* What to do *
Ignoring the images, restate the records below word for word.

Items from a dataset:
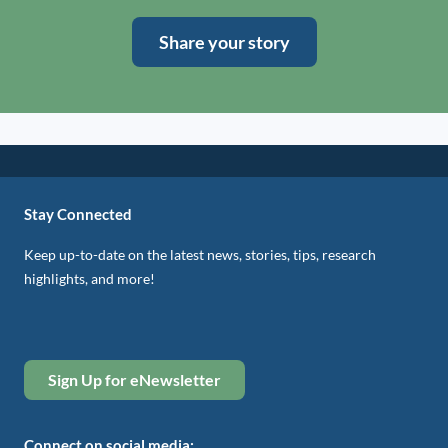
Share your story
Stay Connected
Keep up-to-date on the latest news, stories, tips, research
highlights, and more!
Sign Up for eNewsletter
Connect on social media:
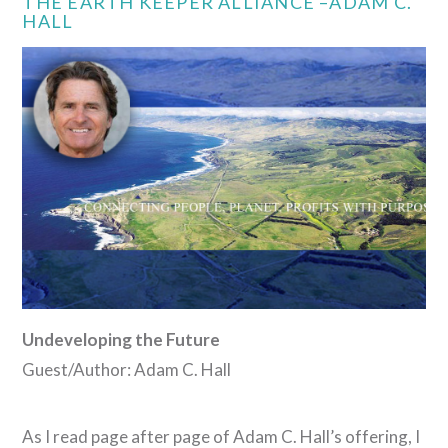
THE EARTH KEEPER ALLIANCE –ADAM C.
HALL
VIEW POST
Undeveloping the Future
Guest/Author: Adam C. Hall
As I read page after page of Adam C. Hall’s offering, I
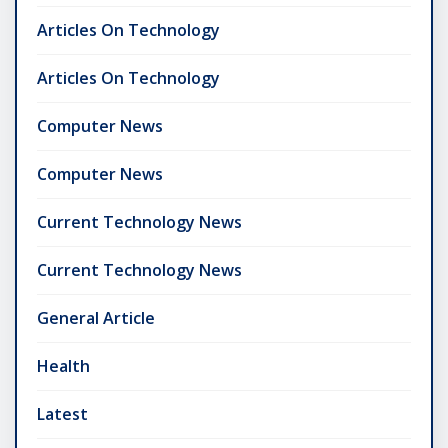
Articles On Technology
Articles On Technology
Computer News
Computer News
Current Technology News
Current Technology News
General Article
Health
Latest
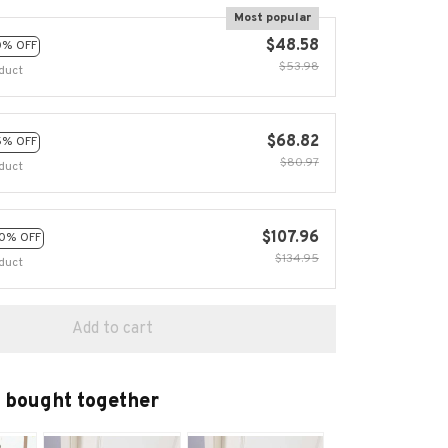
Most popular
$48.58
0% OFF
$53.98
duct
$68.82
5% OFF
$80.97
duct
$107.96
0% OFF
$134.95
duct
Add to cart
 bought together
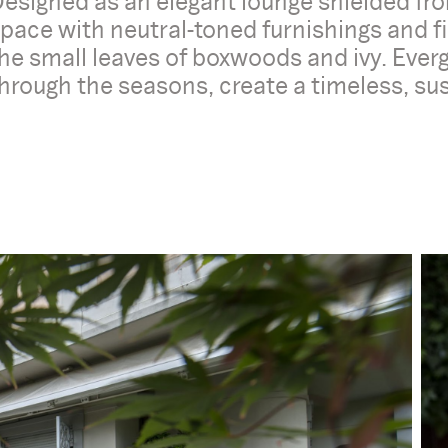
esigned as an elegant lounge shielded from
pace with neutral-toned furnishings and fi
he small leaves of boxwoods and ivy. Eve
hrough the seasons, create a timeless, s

* Solution to the exercise *
Share your story
Stay Connected
Keep up-to-date on the latest news, stories, tips, research
highlights, and more!
Sign Up for eNewsletter
Connect on social media:
THE EARTH KEEPER ALLIANCE –ADAM C.
HALL
VIEW POST
Undeveloping the Future
Guest/Author: Adam C. Hall
As I read page after page of Adam C. Hall’s offering, I
Articles On Technology
Articles On Technology
Computer News
Computer News
Current Technology News
Current Technology News
General Article
Health
Latest
Most popular
$48.58
0% OFF
$53.98
duct
$68.82
5% OFF
$80.97
duct
$107.96
0% OFF
$134.95
duct
Add to cart
 bought together
esigned as an elegant lounge shielded from
pace with neutral-toned furnishings and fi
he small leaves of boxwoods and ivy. Eve
hrough the seasons, create a timeless, s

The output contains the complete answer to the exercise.